The problem
If a line of the material holds the string "Back", please copy it.
[Start of Attachment]
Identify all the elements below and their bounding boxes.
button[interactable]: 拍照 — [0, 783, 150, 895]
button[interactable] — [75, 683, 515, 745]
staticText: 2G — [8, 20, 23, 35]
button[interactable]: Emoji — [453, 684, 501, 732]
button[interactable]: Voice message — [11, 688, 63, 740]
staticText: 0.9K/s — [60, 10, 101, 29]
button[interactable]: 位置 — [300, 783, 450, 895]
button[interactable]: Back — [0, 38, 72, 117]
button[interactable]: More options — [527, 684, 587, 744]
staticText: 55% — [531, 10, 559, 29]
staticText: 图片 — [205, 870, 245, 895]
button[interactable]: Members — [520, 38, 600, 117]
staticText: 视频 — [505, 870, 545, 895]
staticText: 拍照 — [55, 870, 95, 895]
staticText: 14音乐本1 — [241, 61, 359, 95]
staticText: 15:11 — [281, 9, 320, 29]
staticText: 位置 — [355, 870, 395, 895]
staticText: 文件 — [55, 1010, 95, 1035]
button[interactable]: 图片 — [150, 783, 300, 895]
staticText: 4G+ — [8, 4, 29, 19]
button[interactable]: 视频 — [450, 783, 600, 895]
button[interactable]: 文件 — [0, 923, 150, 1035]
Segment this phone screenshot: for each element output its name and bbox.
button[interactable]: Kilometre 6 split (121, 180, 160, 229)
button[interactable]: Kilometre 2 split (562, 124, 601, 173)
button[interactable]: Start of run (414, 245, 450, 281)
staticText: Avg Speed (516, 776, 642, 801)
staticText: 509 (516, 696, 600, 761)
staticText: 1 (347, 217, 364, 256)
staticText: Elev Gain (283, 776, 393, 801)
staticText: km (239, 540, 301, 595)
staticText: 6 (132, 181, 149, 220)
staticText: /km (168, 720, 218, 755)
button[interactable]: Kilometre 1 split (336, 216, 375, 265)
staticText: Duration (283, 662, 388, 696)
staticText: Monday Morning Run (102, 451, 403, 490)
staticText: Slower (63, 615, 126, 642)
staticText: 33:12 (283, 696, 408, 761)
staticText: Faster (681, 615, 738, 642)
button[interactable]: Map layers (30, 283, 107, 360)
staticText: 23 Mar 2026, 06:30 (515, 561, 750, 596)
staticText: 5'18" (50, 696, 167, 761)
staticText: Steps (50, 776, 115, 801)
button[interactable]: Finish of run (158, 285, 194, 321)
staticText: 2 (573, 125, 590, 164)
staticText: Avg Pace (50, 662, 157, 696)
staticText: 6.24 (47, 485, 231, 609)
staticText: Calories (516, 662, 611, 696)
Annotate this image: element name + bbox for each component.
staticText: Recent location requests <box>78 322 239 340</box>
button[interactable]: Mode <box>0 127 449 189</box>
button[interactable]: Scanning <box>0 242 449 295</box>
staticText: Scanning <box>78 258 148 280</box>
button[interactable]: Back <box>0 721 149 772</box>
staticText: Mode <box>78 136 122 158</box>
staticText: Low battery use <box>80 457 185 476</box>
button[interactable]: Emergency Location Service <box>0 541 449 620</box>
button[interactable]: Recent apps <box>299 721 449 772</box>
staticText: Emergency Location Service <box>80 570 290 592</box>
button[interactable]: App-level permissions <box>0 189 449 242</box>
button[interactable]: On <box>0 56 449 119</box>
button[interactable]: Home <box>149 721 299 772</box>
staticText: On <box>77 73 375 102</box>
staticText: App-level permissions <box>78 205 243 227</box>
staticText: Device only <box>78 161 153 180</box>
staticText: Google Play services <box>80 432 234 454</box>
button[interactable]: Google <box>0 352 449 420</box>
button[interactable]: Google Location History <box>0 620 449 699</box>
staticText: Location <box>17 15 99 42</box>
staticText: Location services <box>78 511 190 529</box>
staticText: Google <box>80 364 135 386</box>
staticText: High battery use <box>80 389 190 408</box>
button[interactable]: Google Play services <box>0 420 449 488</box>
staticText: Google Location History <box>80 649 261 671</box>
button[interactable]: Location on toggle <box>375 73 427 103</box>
[End of Attachment]
Problem solution
button[interactable]: Back — [0, 38, 72, 117]
button[interactable]: Back <box>0 721 149 772</box>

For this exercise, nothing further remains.